TASK BRIEF: Write out again, exactly as they stand, the line that includes "Diaglott (Alphabetical Appendix), à la" and all remaining lines of the entries.

MATERIAL PROVIDED:

--- START ---

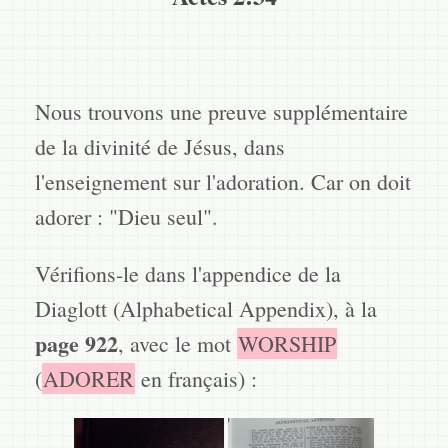
Nous trouvons une preuve supplémentaire
de la divinité de Jésus, dans
l'enseignement sur l'adoration. Car on doit
adorer : "Dieu seul".
Vérifions-le dans l'appendice de la
Diaglott (Alphabetical Appendix), à la
page 922
, avec le mot
WORSHIP
(
ADORER
en français) :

--- END ---

SOLUTION:
Diaglott (Alphabetical Appendix), à la
page 922
, avec le mot
WORSHIP
(
ADORER
en français) :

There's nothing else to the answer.